The redox‐sensitive Sp family transcription factor has been linked to the regulation of angiotensin II type 1 receptor (AT1R). However, the exact mechanism of AT1R regulation in renal cells is poorly understood. We tested the specificity of reactive oxygen species (ROS), superoxide vs. hydrogen peroxide (H2O2), and the specific role of Sp3 transcription factor, if any, in the regulation of AT1R in human kidney cells (HK2 cells). Superoxide dismutase (SOD) inhibitor diethyldithiocarbamate (DETC), but not H2O2 treatment, increased fluorescence levels of superoxide probe dihydroethidium (DHE). H2O2, but not DETC, treatment increased the fluorescence of the H2O2‐sensitive probe dichloro‐dihydro‐fluorescein (DCFH). These data suggest that SOD inhibition by DETC increases the superoxide but not H2O2 and exogenously added H2O2 is not converted to superoxide in renal cells. Furthermore, DETC, but not H2O2, treatment increased nuclear accumulation of Sp3, which was attenuated with the superoxide dismutase (SOD)‐mimetic tempol. DETC treatment also increased AT1R mRNA and protein levels that were attenuated with tempol, whereas H2O2 did not have any effects on AT1R mRNA. Moreover, Sp3 overexpression increased, while Sp3 depletion by siRNA decreased, protein levels of AT1R. In addition, Sp3 siRNA in the presence of DETC decreased AT1R protein expression. Furthermore, DETC treatment increased the levels of cell surface AT1R as measured by biotinylation and immunofluorescence studies. Angiotensin II increased PKC activity in vehicle‐treated cells that further increased in DETC‐treated cells, which was attenuated by AT1R blocker candesartan and SOD‐mimetic tempol. Taken together, our results suggest that superoxide, but not H2O2, via Sp3 up‐regulates AT1R expression and function in the renal cells.
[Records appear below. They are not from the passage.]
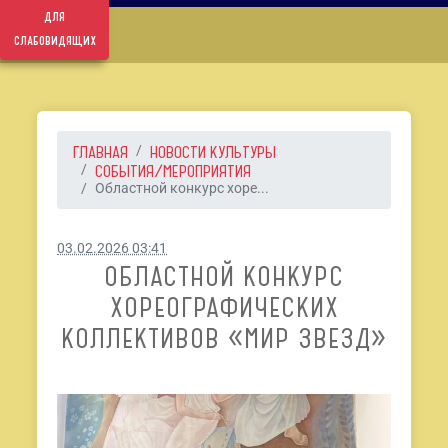
для
слабовидящих
ГЛАВНАЯ
НОВОСТИ КУЛЬТУРЫ
СОБЫТИЯ/МЕРОПРИЯТИЯ
Областной конкурс хоре...
03.02.2026 03:41
ОБЛАСТНОЙ КОНКУРС
ХОРЕОГРАФИЧЕСКИХ
КОЛЛЕКТИВОВ «МИР ЗВЕЗД»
Superoxide via Sp3 mechanism increases renal renin activity, renal AT1 receptor function and blood pressure in rats.

We tested a hypothesis that superoxide, by inducing Sp3, increases renal renin activity, renal angiotensin II type 1 receptor (AT1R) function, and blood pressure (BP) in rats. Group 1 rats were treated with vehicle, saline. Group 2 rats were treated with superoxide dismutase (SOD) inhibitor diethylthiocarbamate (DETC). Group 3 rats were treated with DETC and an SOD mimetic, tempol. Group 4 rats were treated with tempol only. All four groups of rats were treated for 2 wk then anesthetized, and BP was recorded. Thereafter, diuresis and natriuresis in response to AT1R blocker candesartan were determined. When compared with vehicle rats, BP increased in DETC rats. The increased BP in DETC rats decreased with tempol. Diuresis and natriuresis in response to candesartan increased in controls, and this further increased in DETC rats and decreased with tempol. A second set of four groups of rats underwent the same treatment as above and were anesthetized, and their kidneys were obtained for biochemical studies. The levels of superoxide but not hydrogen peroxide increased, whereas SOD activities decreased further in the renal cortical tissues of DETC rats than vehicle rats. These effects were attenuated with tempol in DETC rats. Moreover, tissue renin activity and abundance of membranous AT1R proteins increased more in DETC rats than vehicle rats, and decreased with tempol in DETC rats. Furthermore, the levels of lysine-acetylated, but not serine-phosphorylated, Sp3 increased more in the nuclei of DETC rats than vehicle rats. The increased levels of Sp3 lysine acetylation decreased in DETC rats with tempol. Taken together, our results suggest that superoxide activates renal Sp3 via lysine acetylation increasing renin activity, AT1R function, and BP in rats.